The situation with home delivery for Boston Globe customers doesn’t seem to be much better today. Judging from Twitter and other online comments, the only good news for the Globe is that people really miss their paper.
I’ve seen a few conspiratorial-minded commenters suggest that this is a deliberate attempt to get people to switch to digital. In fact, newspapers still make most of their money from print, especially on Sunday. Which makes the meltdown all the more inexplicable.
A few data points. A website called Customer Service Scoreboard reports that the Globe has received 193 negative comments and just one positive. The oldest comment goes back to 2010, and it’s certainly true that people aren’t going to check in to report that their paper arrived on time. Still, the top of the thread is loaded with comments from folks who haven’t received their paper this week and can’t get a response from the Globe.

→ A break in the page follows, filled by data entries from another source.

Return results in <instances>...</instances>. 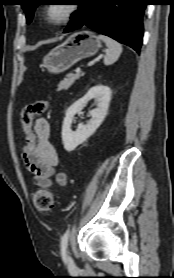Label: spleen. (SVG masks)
Here are the masks:
<instances>
[{
	"mask_svg": "<svg viewBox=\"0 0 174 278\" xmlns=\"http://www.w3.org/2000/svg\"><path fill=\"white\" fill-rule=\"evenodd\" d=\"M98 39L102 40L108 47L107 54L104 58V64L105 65L113 64L115 61H117L120 54L122 53V46L114 39L105 35H99Z\"/></svg>",
	"mask_w": 174,
	"mask_h": 278,
	"instance_id": "obj_1",
	"label": "spleen"
}]
</instances>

In a “Note to Subscribers,” the Globe says in part, “This disruption is not unexpected, as the transition involves the hiring and deployment of approximately 600 drivers.” I find that statement surprising. Given the importance of getting it right, you’d think there would have been multiple meetings over many months beginning and ending with: “We can’t screw this up.”
The Globe‘s Beth Healy quotes chief executive Mike Sheehan as saying that, on Wednesday, only 5 percent of customers did not receive their paper in a timely manner. But look at all the zip codes where the new delivery service is still having problems.
Over at WBZ-TV (Channel 4), Boston University’s John Carroll tells Jon Keller that he has a message for Globe publisher John Henry: “Get in your car and start delivering some newspapers.”